* [TASK REQUIREMENTS]: Starting at the line below that contains "une grave erreur stratégique. Artic", print each line through the end of the records exactly as it appears.

(INPUT RECORDS Opens)

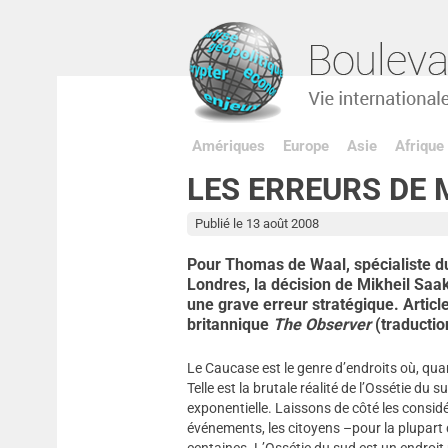
Amériques
Europe
Asie
Afrique
LES ERREURS DE 
Publié le 13 août 2008
Pour Thomas de Waal, spécialiste du
Londres, la décision de Mikheil Saak
une grave erreur stratégique. Artic
britannique
The Observer
(traducti
Le Caucase est le genre d’endroits où, quand
Telle est la brutale réalité de l’Ossétie du 
exponentielle. Laissons de côté les consid
événements, les citoyens –pour la plupart
centaines. L’Ossétie du sud est un endroit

(INPUT RECORDS Closes)

* [SOLUTION TO THE EXERCISE]:
une grave erreur stratégique. Artic
britannique
The Observer
(traducti
Le Caucase est le genre d’endroits où, quand
Telle est la brutale réalité de l’Ossétie du 
exponentielle. Laissons de côté les consid
événements, les citoyens –pour la plupart
centaines. L’Ossétie du sud est un endroit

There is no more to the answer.